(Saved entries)
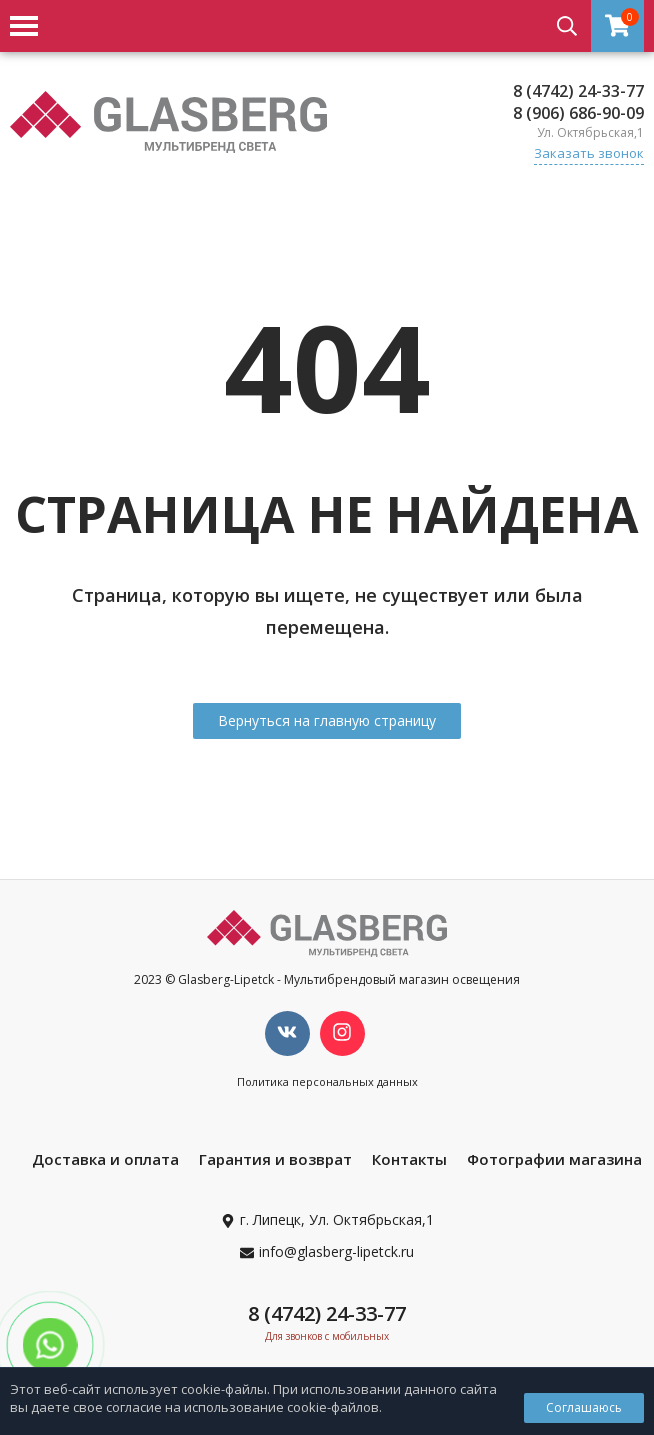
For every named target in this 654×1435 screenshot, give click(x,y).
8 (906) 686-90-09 (578, 113)
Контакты (409, 1159)
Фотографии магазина (554, 1159)
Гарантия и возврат (275, 1159)
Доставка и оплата (105, 1159)
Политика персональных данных (327, 1081)
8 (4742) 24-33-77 (578, 91)
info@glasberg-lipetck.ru (336, 1251)
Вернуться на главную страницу (327, 720)
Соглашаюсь (584, 1407)
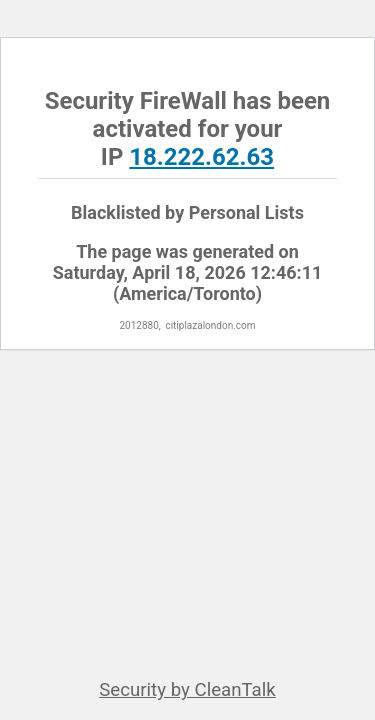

Task directions:
Write out exactly, please, the lines that start at the one containing "info@glasberg-lipetck.ru (336, 1251)" and run through the final line of the entries, both included, leaving pictures out.

Solution:
info@glasberg-lipetck.ru (336, 1251)
Вернуться на главную страницу (327, 720)
Соглашаюсь (584, 1407)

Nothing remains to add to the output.